Typical neuroscience experiments start by assuming we know the set of variables that drive neural activity. But what if neurons are tuned to variables we would never have guessed? What if, as with social interaction, the stimulus set is too complex to be boiled down to a few dimensions. With Jeff Beck, we’re developing models that infer stimulus categories directly from data, allowing us to “tag” images and movies based on neural responses.
Most neuroscience experiments begin by stripping away as much of the complexity of the real world as they can afford to.

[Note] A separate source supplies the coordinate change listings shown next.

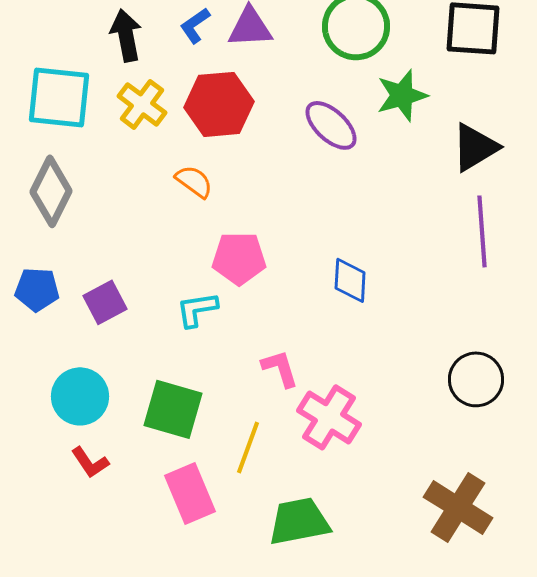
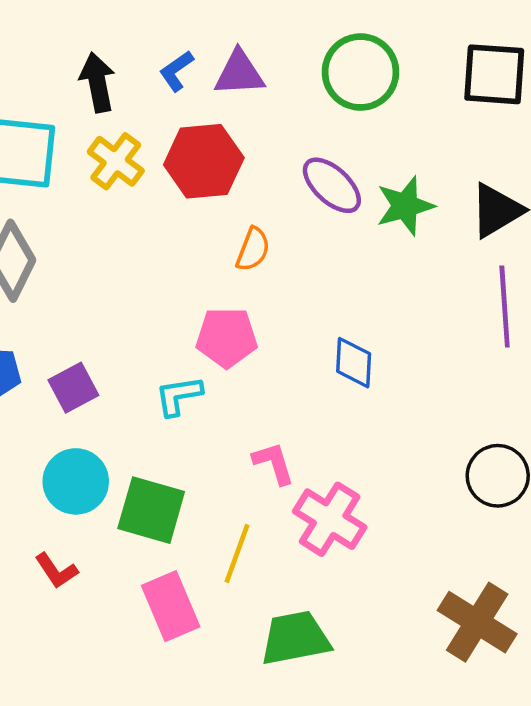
green star: (402, 95) -> (405, 206), moved
orange semicircle: (194, 181) -> (253, 249), moved, turned 75
cyan circle: (80, 396) -> (76, 481), moved

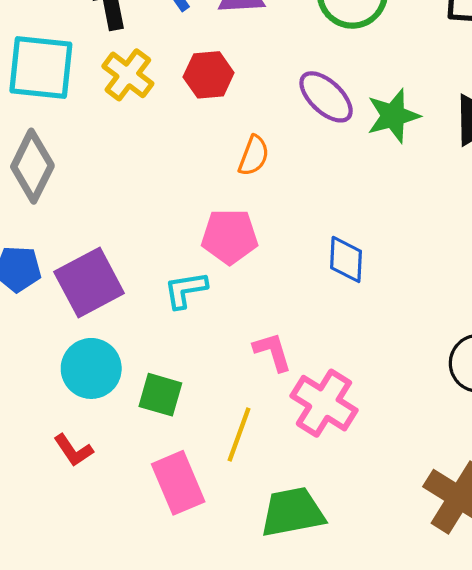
red hexagon: (204, 161) -> (209, 75), size x0.7
purple square: (73, 388) -> (89, 283), size x1.5
green square: (151, 510) -> (160, 395), size x0.7

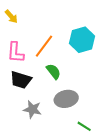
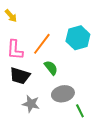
green line: (84, 126) -> (80, 111), moved, turned 32

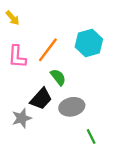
black trapezoid: (20, 76) -> (41, 99), moved, turned -65
gray star: (31, 104) -> (22, 118), moved, turned -30
green line: (80, 111) -> (91, 136), moved

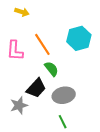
yellow arrow: (13, 18) -> (22, 12), moved, turned -32
orange line: (48, 50) -> (42, 44), turned -70
green line: (91, 136) -> (63, 122), moved

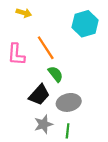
cyan hexagon: (79, 38) -> (85, 24), moved
gray star: (19, 105) -> (44, 124), moved
green line: (63, 122) -> (68, 131), turned 32

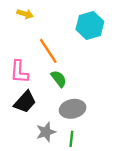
pink L-shape: (16, 54) -> (19, 72), moved
black trapezoid: (39, 95) -> (25, 102), moved

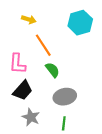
yellow arrow: (25, 14) -> (29, 19), moved
gray star: (46, 132) -> (31, 117), moved, turned -30

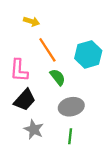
cyan hexagon: (80, 23) -> (88, 54), moved

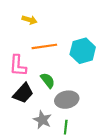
orange line: (47, 50) -> (44, 46), turned -65
green semicircle: (58, 77) -> (48, 80), moved
gray star: (34, 129) -> (42, 120), moved

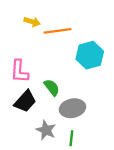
orange line: (44, 46) -> (57, 31), moved

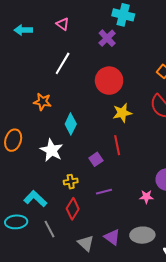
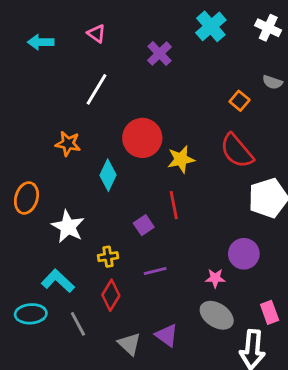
cyan cross: (123, 15) -> (211, 26), moved, turned 35
red circle: (109, 81) -> (142, 138), moved
white star: (52, 150) -> (68, 227), moved
gray ellipse: (142, 235) -> (217, 315), moved, turned 35

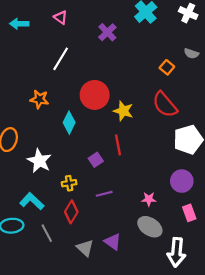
yellow star: (181, 159) -> (123, 111), turned 30
purple circle: (244, 254) -> (182, 181), moved
pink rectangle: (270, 312) -> (189, 213), moved

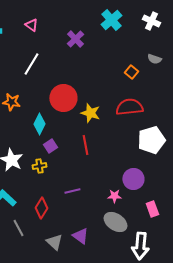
red semicircle: (165, 105) -> (129, 107), turned 124
purple square: (96, 160) -> (50, 146), moved
purple circle: (182, 181) -> (133, 179), moved
yellow cross: (69, 183) -> (39, 166), moved

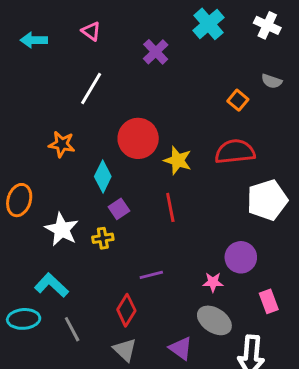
red diamond: (41, 208) -> (126, 310), moved
purple triangle: (80, 236) -> (181, 348), moved

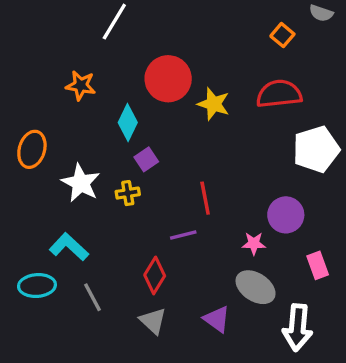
red line: (170, 207) -> (205, 198), moved

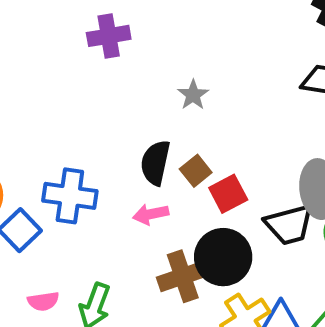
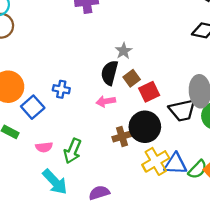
gray star: (193, 95) -> (124, 51), moved
blue cross: (70, 196) -> (61, 89), size x0.6
brown cross: (183, 276) -> (122, 137), size x0.7

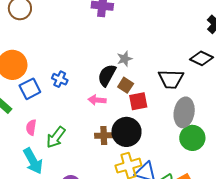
brown square: (132, 78) -> (126, 85), turned -35
black trapezoid: (182, 110) -> (171, 79), moved
pink semicircle: (44, 147) -> (31, 127), turned 91

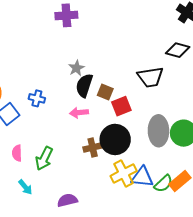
gray star: (125, 59) -> (76, 68), moved
gray ellipse: (184, 112) -> (158, 131), moved
cyan arrow: (33, 161) -> (25, 187), size x0.6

But when the phenomena of interest are our social interactions — who we trust, who we fight with, who we love — there’s only so much complexity you can remove. In P[λ]ab, we’re studying the ways in which humans and other primates make strategic social decisions in real time by recording from the brain as pairs of individuals play dynamic games.
By modeling these interactions, we’re able to generate realistic samples of actual play, as well as characterize players’ strategies.
Thanks to advances in microscopy and calcium indicators, it’s now possible to collect terabytes of data in a single experiment. But that increase in data volume comes at the cost of increased processing time. Yet recent work on preprocessing algorithms for imaging data, along with methods for characterizing cell responses and inferring the functional relationships between them, has made it possible to envision a real-time pipeline for neural data analysis.
Together with Eva Naumann’s lab, we’re working to develop a fully-integrated online analysis platform that will facilitate closed-loop, all-optical control in the larval zebrafish. This is work in progress, so stay tuned!
Vocalization is a complex behavior that underlies vocal communication and vocal learning, and is important for the study of humans’ underlying linguistic competency and musicality. Despite its prominence in a wide range of disciplines, vocalizations are often quantified in an ad-hoc and species-specific manner. Fortunately, recent advances in machine learning have resulted in techniques that allow high-dimensional data to be compressed in a data-dependent manner, resulting in low-dimensional encodings that minimize information loss. We use one such method, the variational Bayesian autoencoder (VAE), to perform dimensionality reduction of the vocalizations and vocal learning behavior of several model organisms: laboratory mice, zebra finches, and marmosets. Together with Richard Mooney’s lab we use latent representations of these species’ vocal behavior to reproduce and extend existing results in a species-agnostic manner, offering a unified view of vocal variability and learning on timescales ranging from individual syllables of millisecond duration to across days.
Two-dimensional embedding of sounds made by an adult zebra finch on a single day. Mouse over points to see spectrograms, which represent sounds with a vertical frequency axis and a horizontal time axis. The amorphous shape on the left consists of innate calls, while the lines on the the right show the bird’s highly stereotyped learned song. Thank you to Samuel Brudner for collecting recordings.
Where we look speaks volumes about what we’re thinking. For over a century, psychologists and neurobiologists have used the movements of the eyes and measurements of pupil size to study the mind, but the need for experimental control has limited our ability to study eye movements in naturalistic settings. In P[λ]ab, we are pairing new advances in eye tracking technology with methods in computer vision and machine learning to tackle the challenge of studying eye movements in real-world settings, with applications ranging from treatment of acute fear to how we view art.